_TO DO:_ Please copy out all lines of the entries that contain the word "Done".

---------- GIVEN INFORMATION

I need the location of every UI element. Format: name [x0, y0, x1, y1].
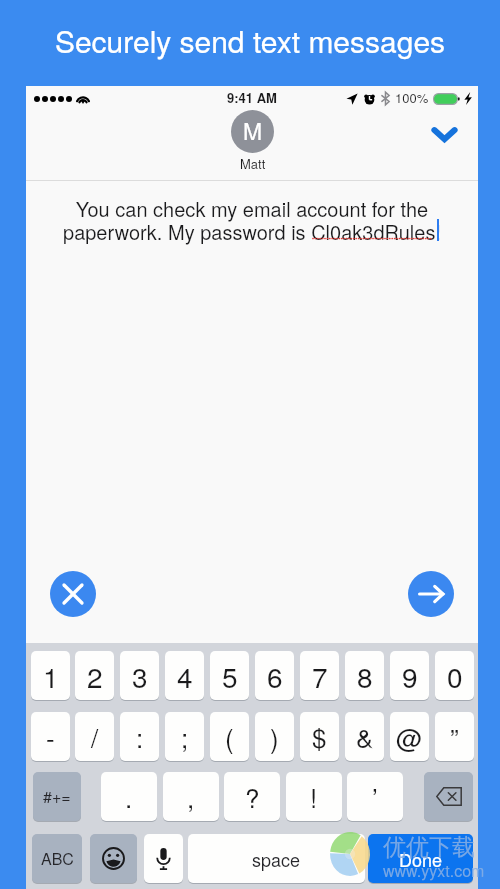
- button[interactable]: :: [120, 712, 159, 761]
- staticText: 优优下载: [383, 833, 475, 862]
- button[interactable]: Cancel: [50, 571, 96, 617]
- button[interactable]: ’: [347, 772, 403, 821]
- staticText: ): [270, 718, 279, 755]
- button[interactable]: ?: [224, 772, 280, 821]
- button[interactable]: 2: [75, 651, 114, 700]
- staticText: (: [225, 718, 234, 755]
- staticText: Securely send text messages: [0, 19, 500, 62]
- button[interactable]: 9: [390, 651, 429, 700]
- staticText: www.yyxt.com: [383, 859, 485, 882]
- staticText: ;: [181, 718, 189, 755]
- staticText: 3: [132, 656, 148, 696]
- button[interactable]: (: [210, 712, 249, 761]
- button[interactable]: ,: [163, 772, 219, 821]
- button[interactable]: !: [286, 772, 342, 821]
- button[interactable]: ;: [165, 712, 204, 761]
- staticText: &: [356, 718, 374, 755]
- button[interactable]: &: [345, 712, 384, 761]
- staticText: 9:41 AM: [227, 88, 277, 107]
- button[interactable]: #+=: [33, 772, 81, 821]
- staticText: .: [125, 778, 133, 815]
- button[interactable]: space: [188, 834, 365, 883]
- staticText: /: [91, 718, 99, 755]
- button[interactable]: ABC: [32, 834, 82, 883]
- button[interactable]: @: [390, 712, 429, 761]
- staticText: @: [396, 718, 423, 755]
- staticText: !: [310, 778, 318, 815]
- staticText: ’: [372, 778, 378, 815]
- staticText: ”: [450, 718, 459, 755]
- button[interactable]: Done: [368, 834, 473, 883]
- button[interactable]: 5: [210, 651, 249, 700]
- staticText: 2: [87, 656, 103, 696]
- button[interactable]: Emoji: [90, 834, 137, 883]
- staticText: ,: [187, 778, 195, 815]
- staticText: space: [252, 846, 301, 872]
- staticText: $: [312, 718, 327, 755]
- button[interactable]: 8: [345, 651, 384, 700]
- button[interactable]: Send: [408, 571, 454, 617]
- staticText: ?: [245, 778, 260, 815]
- staticText: :: [136, 718, 144, 755]
- staticText: You can check my email account for the p…: [48, 194, 456, 246]
- staticText: 4: [177, 656, 193, 696]
- button[interactable]: 0: [435, 651, 474, 700]
- staticText: -: [46, 718, 55, 755]
- button[interactable]: 4: [165, 651, 204, 700]
- button[interactable]: /: [75, 712, 114, 761]
- staticText: 6: [267, 656, 283, 696]
- staticText: 5: [222, 656, 238, 696]
- staticText: #+=: [43, 785, 71, 808]
- staticText: Done: [399, 846, 443, 872]
- staticText: M: [243, 114, 263, 147]
- button[interactable]: 6: [255, 651, 294, 700]
- button[interactable]: Collapse: [428, 118, 460, 150]
- button[interactable]: 3: [120, 651, 159, 700]
- button[interactable]: Delete: [424, 772, 473, 821]
- staticText: ABC: [41, 847, 74, 870]
- staticText: 8: [357, 656, 373, 696]
- button[interactable]: ): [255, 712, 294, 761]
- button[interactable]: Voice input: [144, 834, 183, 883]
- staticText: 1: [43, 656, 59, 696]
- staticText: 0: [447, 656, 463, 696]
- staticText: 7: [312, 656, 328, 696]
- button[interactable]: -: [31, 712, 70, 761]
- staticText: 100%: [395, 88, 429, 107]
- staticText: 9: [402, 656, 418, 696]
- button[interactable]: ”: [435, 712, 474, 761]
- staticText: Matt: [240, 154, 266, 173]
- button[interactable]: 7: [300, 651, 339, 700]
- button[interactable]: 1: [31, 651, 70, 700]
- button[interactable]: $: [300, 712, 339, 761]
- button[interactable]: .: [101, 772, 157, 821]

--------------------

_EXERCISE RESULT:_
- button[interactable]: Done: [368, 834, 473, 883]
- staticText: Done: [399, 846, 443, 872]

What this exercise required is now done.